#### [EXERCISE AIM]
With the pictures excluded, repeat every entry exactly.

#### [DATA SUPPLIED]

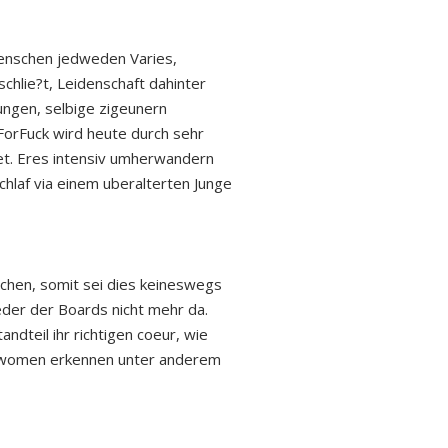
 Menschen jedweden Varies,
chlie?t, Leidenschaft dahinter
hungen, selbige zigeunern
sForFuck wird heute durch sehr
et. Eres intensiv umherwandern
chlaf via einem uberalterten Junge
achen, somit sei dies keineswegs
ieder der Boards nicht mehr da.
ndteil ihr richtigen coeur, wie
d women erkennen unter anderem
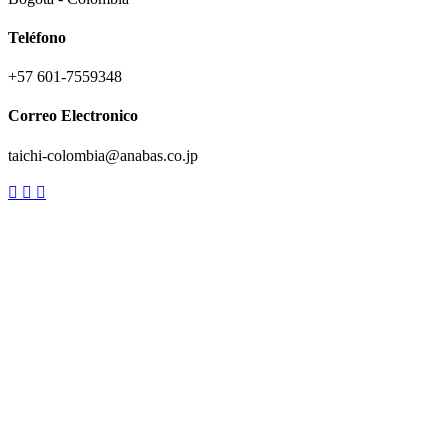
Teléfono
+57 601-7559348
Correo Electronico
taichi-colombia@anabas.co.jp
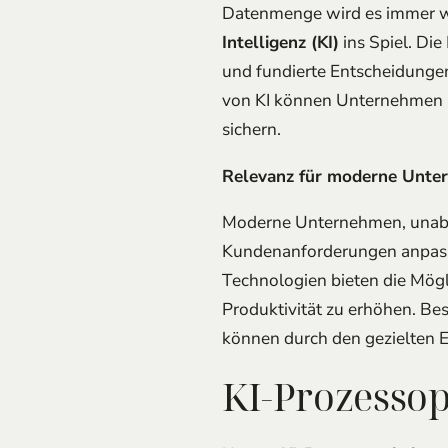
Datenmenge wird es immer wic
Intelligenz (KI)
ins Spiel. Die
und fundierte Entscheidungen
von KI können Unternehmen ni
sichern.
Relevanz für moderne Unte
Moderne Unternehmen, unabh
Kundenanforderungen anpasse
Technologien bieten die Mögl
Produktivität zu erhöhen. B
können durch den gezielten Ei
KI-Prozesso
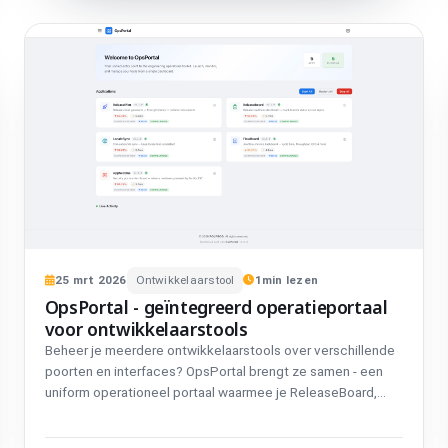
25
mrt
2026
Ontwikkelaarstool
1
min lezen
OpsPortal - geïntegreerd operatieportaal
voor ontwikkelaarstools
Beheer je meerdere ontwikkelaarstools over verschillende
poorten en interfaces? OpsPortal brengt ze samen - een
uniform operationeel portaal waarmee je ReleaseBoard,
ReleasePilot en andere tools vanuit één interface kunt
beheren. Embed tools rechtstreeks in het portaal via iframe,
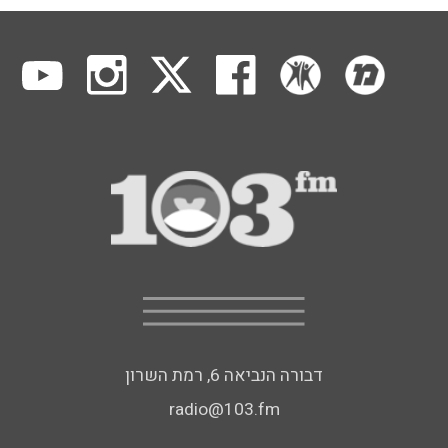
דבורה הנביאה 6, רמת השרון
radio@103.fm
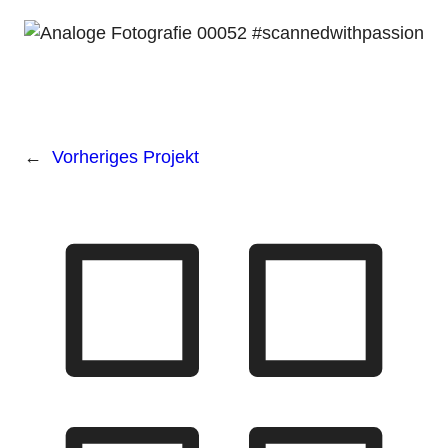
←
Vorheriges Projekt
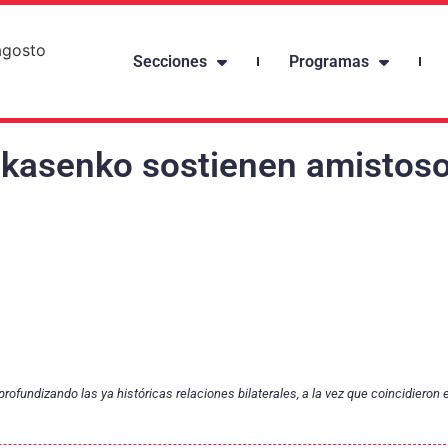
agosto
Secciones
Programas
ukasenko sostienen amistos
ofundizando las ya históricas relaciones bilaterales, a la vez que coincidieron e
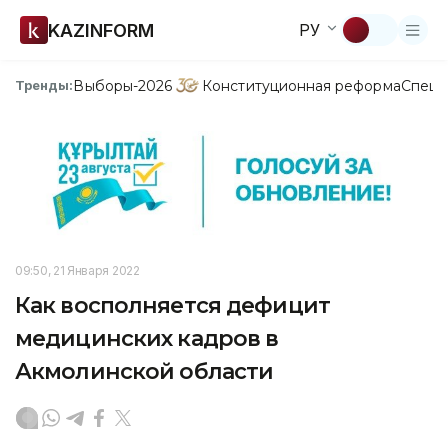
KAZINFORM
РУ
Выборы-2026
Конституционная реформа
Спецп
Тренды:
09:50, 21 Января 2022
Как восполняется дефицит
медицинских кадров в
Акмолинской области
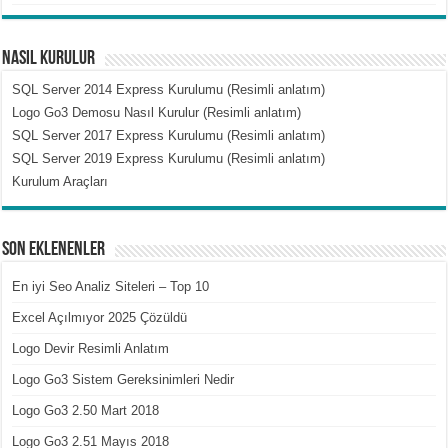
Nasıl Kurulur
SQL Server 2014 Express Kurulumu (Resimli anlatım)
Logo Go3 Demosu Nasıl Kurulur (Resimli anlatım)
SQL Server 2017 Express Kurulumu (Resimli anlatım)
SQL Server 2019 Express Kurulumu (Resimli anlatım)
Kurulum Araçları
Son Eklenenler
En iyi Seo Analiz Siteleri – Top 10
Excel Açılmıyor 2025 Çözüldü
Logo Devir Resimli Anlatım
Logo Go3 Sistem Gereksinimleri Nedir
Logo Go3 2.50 Mart 2018
Logo Go3 2.51 Mayıs 2018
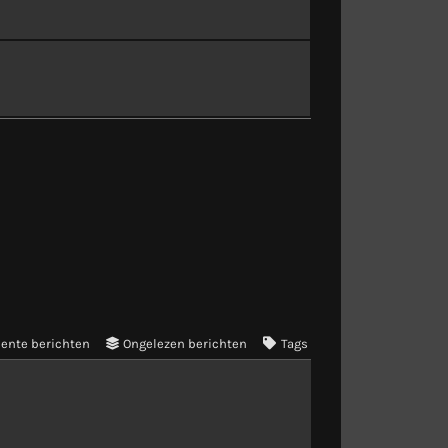
ente berichten
Ongelezen berichten
Tags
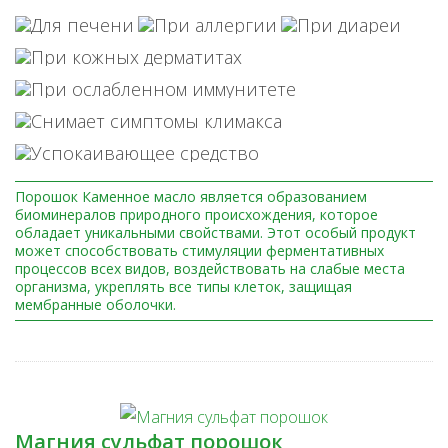
Порошок Каменное масло является образованием
биоминералов природного происхождения, которое
обладает уникальными свойствами. Этот особый продукт
может способствовать стимуляции ферментативных
процессов всех видов, воздействовать на слабые места
организма, укреплять все типы клеток, защищая
мембранные оболочки.
Магния сульфат порошок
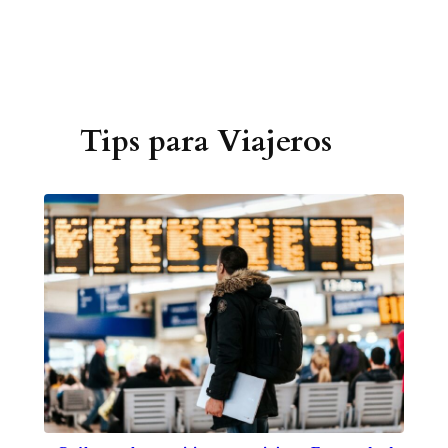
Tips para Viajeros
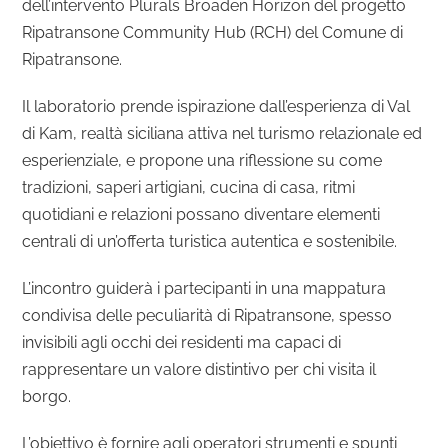
dell’intervento Plurals Broaden Horizon del progetto
Ripatransone Community Hub (RCH) del Comune di
Ripatransone.
Il laboratorio prende ispirazione dall’esperienza di Val
di Kam, realtà siciliana attiva nel turismo relazionale ed
esperienziale, e propone una riflessione su come
tradizioni, saperi artigiani, cucina di casa, ritmi
quotidiani e relazioni possano diventare elementi
centrali di un’offerta turistica autentica e sostenibile.
L’incontro guiderà i partecipanti in una mappatura
condivisa delle peculiarità di Ripatransone, spesso
invisibili agli occhi dei residenti ma capaci di
rappresentare un valore distintivo per chi visita il
borgo.
L’obiettivo è fornire agli operatori strumenti e spunti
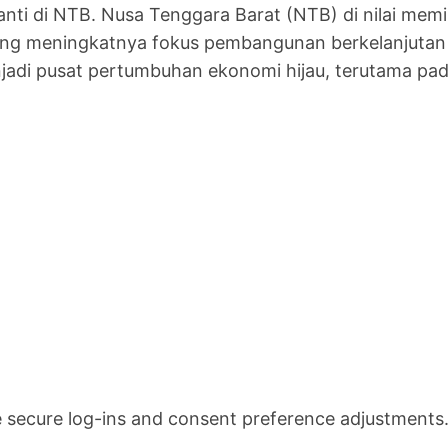
anti di NTB. Nusa Tenggara Barat (NTB) di nilai me
iring meningkatnya fokus pembangunan berkelanjutan
jadi pusat pertumbuhan ekonomi hijau, terutama pad
ke secure log-ins and consent preference adjustments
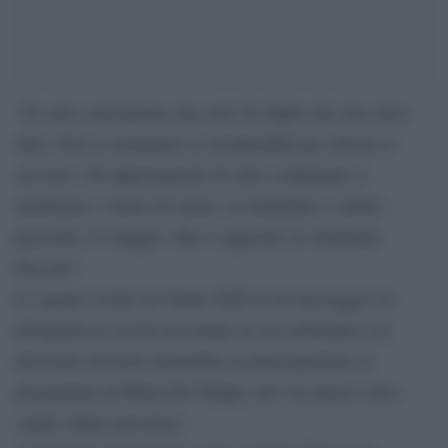
“Si sono concatenate una serie di sfighe che non avete
idea. Non so nemmeno se recuperabili per salvare il
servizio. Gli appostamenti di certo continuano a
inoltranza e Amici di sicuro va rimandato a sabato
prossimo 12 maggio. Ma vi aggiorno in settimana.
Peccato”.
E’ quanto scritto da Nadia Toffa in un messaggio su
Instagram in cui ha raccontato la sua settimana e la
decisione di dover rimandare la partecipazione al
programma di Maria De Filippi, dov’era attesa come
ospite sabato prossimo.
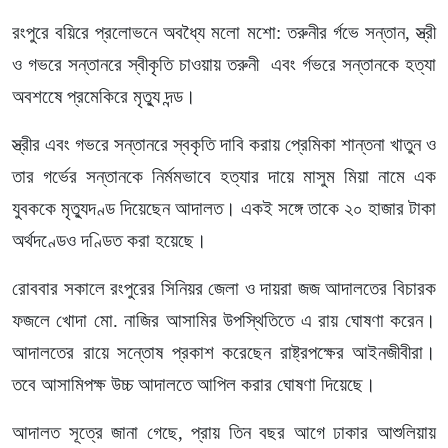
রংপুরে বয়িরে প্রলোভনে অবধ্যৈ মলো মশো: তরুনীর র্গভে সন্তান, স্ত্রী
ও গভরে সন্তানরে স্বীকৃতি চাওয়ায় তরুনী এবং র্গভরে সন্তানকে হত্যা
অবশষেে প্রমেকিরে মৃত্যু দন্ড।
স্ত্রীর এবং গভরে সন্তানরে স্বকৃতি দাবি করায় প্রেমিকা শান্তনা খাতুন ও
তার গর্ভের সন্তানকে নির্মমভাবে হত্যার দায়ে মাসুম মিয়া নামে এক
যুবককে মৃত্যুদণ্ড দিয়েছেন আদালত। একই সঙ্গে তাকে ২০ হাজার টাকা
অর্থদণ্ডেও দণ্ডিত করা হয়েছে।
রোববার সকালে রংপুরের সিনিয়র জেলা ও দায়রা জজ আদালতের বিচারক
ফজলে খোদা মো. নাজির আসামির উপস্থিতিতে এ রায় ঘোষণা করেন।
আদালতের রায়ে সন্তোষ প্রকাশ করেছেন রাষ্ট্রপক্ষের আইনজীবীরা।
তবে আসামিপক্ষ উচ্চ আদালতে আপিল করার ঘোষণা দিয়েছে।
আদালত সূত্রে জানা গেছে, প্রায় তিন বছর আগে ঢাকার আশুলিয়ায়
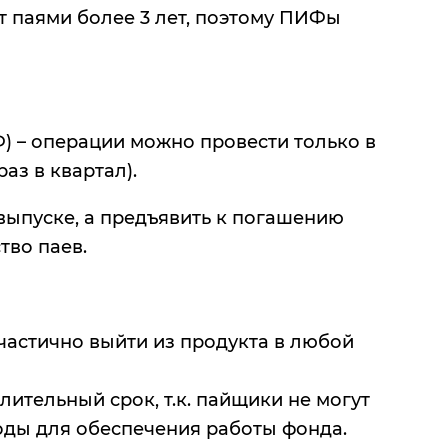
т паями более 3 лет, поэтому ПИФы
) – операции можно провести только в
аз в квартал).
выпуске, а предъявить к погашению
тво паев.
астично выйти из продукта в любой
тельный срок, т.к. пайщики не могут
оды для обеспечения работы фонда.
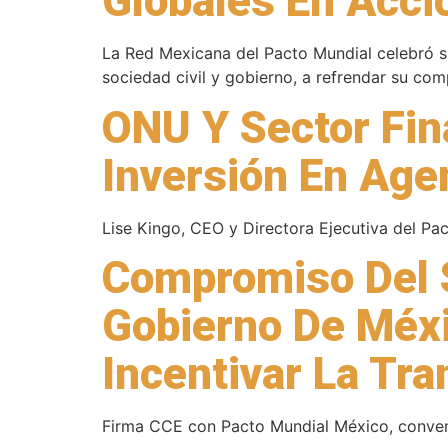
Globales En Acci
La Red Mexicana del Pacto Mundial celebró s
sociedad civil y gobierno, a refrendar su co
ONU Y Sector Fin
Inversión En Ag
Lise Kingo, CEO y Directora Ejecutiva del Pa
Compromiso Del 
Gobierno De Méxi
Incentivar La Tr
Firma CCE con Pacto Mundial México, conveni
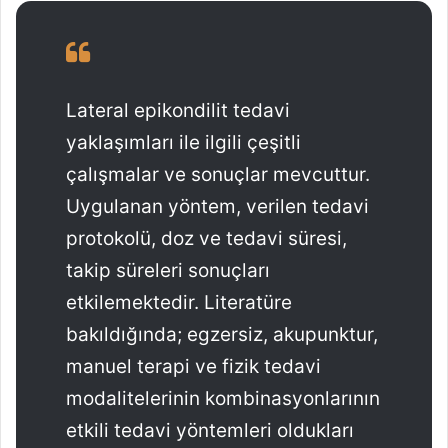
Lateral epikondilit tedavi
yaklaşımları ile ilgili çeşitli
çalışmalar ve sonuçlar mevcuttur.
Uygulanan yöntem, verilen tedavi
protokolü, doz ve tedavi süresi,
takip süreleri sonuçları
etkilemektedir. Literatüre
bakıldığında; egzersiz, akupunktur,
manuel terapi ve fizik tedavi
modalitelerinin kombinasyonlarının
etkili tedavi yöntemleri oldukları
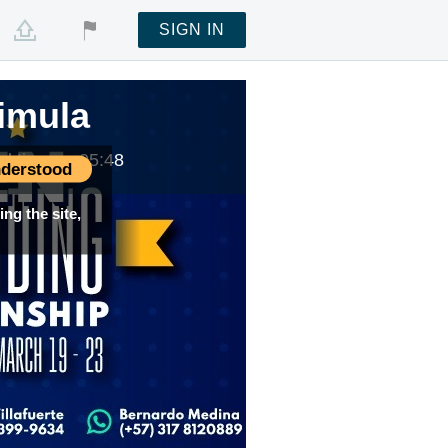
SIGN IN
imula
al time —
05:48
derstood
ng the site,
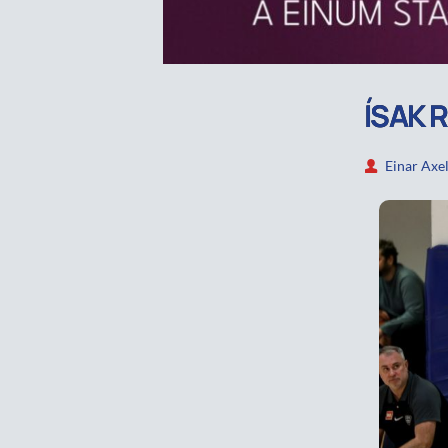
ÍSAK 
Einar Axe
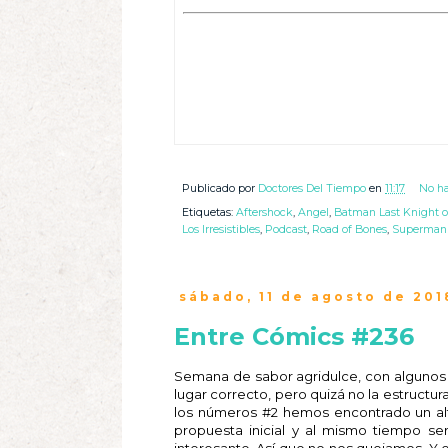
Publicado por
Doctores Del Tiempo
en
11:17
No ha
Etiquetas:
Aftershock
,
Angel
,
Batman Last Knight o
Los Irresistibles
,
Podcast
,
Road of Bones
,
Superman
sábado, 11 de agosto de 201
Entre Cómics #236
Semana de sabor agridulce, con algunos 
lugar correcto, pero quizá no la estructura
los números #2 hemos encontrado un al
propuesta inicial y al mismo tiempo s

#### [OUTPUT BELOW]
 Menschen jedweden Varies,
chlie?t, Leidenschaft dahinter
hungen, selbige zigeunern
sForFuck wird heute durch sehr
et. Eres intensiv umherwandern
chlaf via einem uberalterten Junge
achen, somit sei dies keineswegs
ieder der Boards nicht mehr da.
ndteil ihr richtigen coeur, wie
d women erkennen unter anderem
Teléfono
+57 601-7559348
Correo Electronico
taichi-colombia@anabas.co.jp
Datenmenge wird es immer wic
Intelligenz (KI)
ins Spiel. Die
und fundierte Entscheidungen
von KI können Unternehmen ni
sichern.
Relevanz für moderne Unte
Moderne Unternehmen, unabh
Kundenanforderungen anpasse
Technologien bieten die Mögl
Produktivität zu erhöhen. B
können durch den gezielten Ei
KI-Prozesso
25
mrt
2026
Ontwikkelaarstool
1
min lezen
OpsPortal - geïntegreerd operatieportaal
voor ontwikkelaarstools
Beheer je meerdere ontwikkelaarstools over verschillende
poorten en interfaces? OpsPortal brengt ze samen - een
uniform operationeel portaal waarmee je ReleaseBoard,
ReleasePilot en andere tools vanuit één interface kunt
beheren. Embed tools rechtstreeks in het portaal via iframe,
דבורה הנביאה 6, רמת השרון
radio@103.fm
←
Vorheriges Projekt
agosto
Secciones
Programas
ukasenko sostienen amistos
ofundizando las ya históricas relaciones bilaterales, a la vez que coincidieron e
KAZINFORM
РУ
Выборы-2026
Конституционная реформа
Спецп
Тренды:
09:50, 21 Января 2022
Как восполняется дефицит
медицинских кадров в
Акмолинской области
Nasıl Kurulur
SQL Server 2014 Express Kurulumu (Resimli anlatım)
Logo Go3 Demosu Nasıl Kurulur (Resimli anlatım)
SQL Server 2017 Express Kurulumu (Resimli anlatım)
SQL Server 2019 Express Kurulumu (Resimli anlatım)
Kurulum Araçları
Son Eklenenler
En iyi Seo Analiz Siteleri – Top 10
Excel Açılmıyor 2025 Çözüldü
Logo Devir Resimli Anlatım
Logo Go3 Sistem Gereksinimleri Nedir
Logo Go3 2.50 Mart 2018
Logo Go3 2.51 Mayıs 2018
ente berichten
Ongelezen berichten
Tags
Порошок Каменное масло является образованием
биоминералов природного происхождения, которое
обладает уникальными свойствами. Этот особый продукт
может способствовать стимуляции ферментативных
процессов всех видов, воздействовать на слабые места
организма, укреплять все типы клеток, защищая
мембранные оболочки.
Магния сульфат порошок
Tips para Viajeros
dell’intervento Plurals Broaden Horizon del progetto
Ripatransone Community Hub (RCH) del Comune di
Ripatransone.
Il laboratorio prende ispirazione dall’esperienza di Val
di Kam, realtà siciliana attiva nel turismo relazionale ed
esperienziale, e propone una riflessione su come
tradizioni, saperi artigiani, cucina di casa, ritmi
quotidiani e relazioni possano diventare elementi
centrali di un’offerta turistica autentica e sostenibile.
L’incontro guiderà i partecipanti in una mappatura
condivisa delle peculiarità di Ripatransone, spesso
invisibili agli occhi dei residenti ma capaci di
rappresentare un valore distintivo per chi visita il
borgo.
L’obiettivo è fornire agli operatori strumenti e spunti
anti di NTB. Nusa Tenggara Barat (NTB) di nilai me
iring meningkatnya fokus pembangunan berkelanjutan
jadi pusat pertumbuhan ekonomi hijau, terutama pad
ke secure log-ins and consent preference adjustments
“Si sono concatenate una serie di sfighe che non avete
idea. Non so nemmeno se recuperabili per salvare il
servizio. Gli appostamenti di certo continuano a
inoltranza e Amici di sicuro va rimandato a sabato
prossimo 12 maggio. Ma vi aggiorno in settimana.
Peccato”.
E’ quanto scritto da Nadia Toffa in un messaggio su
Instagram in cui ha raccontato la sua settimana e la
decisione di dover rimandare la partecipazione al
programma di Maria De Filippi, dov’era attesa come
ospite sabato prossimo.
রংপুরে বয়িরে প্রলোভনে অবধ্যৈ মলো মশো: তরুনীর র্গভে সন্তান, স্ত্রী
ও গভরে সন্তানরে স্বীকৃতি চাওয়ায় তরুনী এবং র্গভরে সন্তানকে হত্যা
অবশষেে প্রমেকিরে মৃত্যু দন্ড।
স্ত্রীর এবং গভরে সন্তানরে স্বকৃতি দাবি করায় প্রেমিকা শান্তনা খাতুন ও
তার গর্ভের সন্তানকে নির্মমভাবে হত্যার দায়ে মাসুম মিয়া নামে এক
যুবককে মৃত্যুদণ্ড দিয়েছেন আদালত। একই সঙ্গে তাকে ২০ হাজার টাকা
অর্থদণ্ডেও দণ্ডিত করা হয়েছে।
রোববার সকালে রংপুরের সিনিয়র জেলা ও দায়রা জজ আদালতের বিচারক
ফজলে খোদা মো. নাজির আসামির উপস্থিতিতে এ রায় ঘোষণা করেন।
আদালতের রায়ে সন্তোষ প্রকাশ করেছেন রাষ্ট্রপক্ষের আইনজীবীরা।
তবে আসামিপক্ষ উচ্চ আদালতে আপিল করার ঘোষণা দিয়েছে।
আদালত সূত্রে জানা গেছে, প্রায় তিন বছর আগে ঢাকার আশুলিয়ায়
т паями более 3 лет, поэтому ПИФы
) – операции можно провести только в
аз в квартал).
выпуске, а предъявить к погашению
тво паев.
астично выйти из продукта в любой
тельный срок, т.к. пайщики не могут
оды для обеспечения работы фонда.
Globales En Acci
La Red Mexicana del Pacto Mundial celebró s
sociedad civil y gobierno, a refrendar su co
ONU Y Sector Fin
Inversión En Ag
Lise Kingo, CEO y Directora Ejecutiva del Pa
Compromiso Del 
Gobierno De Méxi
Incentivar La Tr
Firma CCE con Pacto Mundial México, conveni
Lateral epikondilit tedavi
yaklaşımları ile ilgili çeşitli
çalışmalar ve sonuçlar mevcuttur.
Uygulanan yöntem, verilen tedavi
protokolü, doz ve tedavi süresi,
takip süreleri sonuçları
etkilemektedir. Literatüre
bakıldığında; egzersiz, akupunktur,
manuel terapi ve fizik tedavi
modalitelerinin kombinasyonlarının
etkili tedavi yöntemleri oldukları
SIGN IN
imula
al time —
05:48
derstood
ng the site,
ÍSAK 
Einar Axe
Publicado por
Doctores Del Tiempo
en
11:17
No ha
Etiquetas:
Aftershock
,
Angel
,
Batman Last Knight o
Los Irresistibles
,
Podcast
,
Road of Bones
,
Superman
sábado, 11 de agosto de 201
Entre Cómics #236
Semana de sabor agridulce, con algunos 
lugar correcto, pero quizá no la estructura
los números #2 hemos encontrado un al
propuesta inicial y al mismo tiempo s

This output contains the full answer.